Data shown
+ + + + + + +

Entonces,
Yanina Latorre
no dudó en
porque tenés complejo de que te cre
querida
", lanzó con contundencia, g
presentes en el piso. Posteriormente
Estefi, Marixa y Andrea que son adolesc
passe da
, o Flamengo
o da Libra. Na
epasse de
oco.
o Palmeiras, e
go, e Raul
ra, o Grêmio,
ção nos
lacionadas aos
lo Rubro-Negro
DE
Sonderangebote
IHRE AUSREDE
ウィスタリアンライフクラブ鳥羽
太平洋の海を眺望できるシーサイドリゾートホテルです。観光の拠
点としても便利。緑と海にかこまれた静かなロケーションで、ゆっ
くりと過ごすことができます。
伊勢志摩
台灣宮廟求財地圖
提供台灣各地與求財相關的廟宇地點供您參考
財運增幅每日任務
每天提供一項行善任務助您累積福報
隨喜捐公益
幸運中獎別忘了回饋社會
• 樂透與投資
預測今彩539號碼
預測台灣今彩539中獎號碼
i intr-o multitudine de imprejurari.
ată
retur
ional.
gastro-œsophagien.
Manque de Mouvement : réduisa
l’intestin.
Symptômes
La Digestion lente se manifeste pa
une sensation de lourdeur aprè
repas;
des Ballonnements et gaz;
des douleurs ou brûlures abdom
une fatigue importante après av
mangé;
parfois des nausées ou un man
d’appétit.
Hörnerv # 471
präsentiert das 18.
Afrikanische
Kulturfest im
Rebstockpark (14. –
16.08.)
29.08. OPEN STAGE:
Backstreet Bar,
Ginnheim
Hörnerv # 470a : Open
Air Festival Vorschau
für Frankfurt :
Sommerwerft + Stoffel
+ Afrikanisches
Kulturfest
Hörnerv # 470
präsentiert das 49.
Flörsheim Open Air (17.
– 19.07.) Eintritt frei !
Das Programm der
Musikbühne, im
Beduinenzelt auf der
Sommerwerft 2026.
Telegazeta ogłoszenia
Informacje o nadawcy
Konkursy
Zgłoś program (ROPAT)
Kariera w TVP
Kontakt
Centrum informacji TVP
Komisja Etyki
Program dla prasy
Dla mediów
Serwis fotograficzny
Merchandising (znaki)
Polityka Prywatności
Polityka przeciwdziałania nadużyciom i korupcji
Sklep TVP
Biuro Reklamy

+ + + + + + +

Aim of the task
Which lines above run from the one containing "太平洋の海を眺望できるシーサイドリゾートホテルです。観光の拠" down to the one containing "Manque de Mouvement : réduisa"? Repeat exactly those, both ends included, and nothing else.

Answer space
太平洋の海を眺望できるシーサイドリゾートホテルです。観光の拠
点としても便利。緑と海にかこまれた静かなロケーションで、ゆっ
くりと過ごすことができます。
伊勢志摩
台灣宮廟求財地圖
提供台灣各地與求財相關的廟宇地點供您參考
財運增幅每日任務
每天提供一項行善任務助您累積福報
隨喜捐公益
幸運中獎別忘了回饋社會
• 樂透與投資
預測今彩539號碼
預測台灣今彩539中獎號碼
i intr-o multitudine de imprejurari.
ată
retur
ional.
gastro-œsophagien.
Manque de Mouvement : réduisa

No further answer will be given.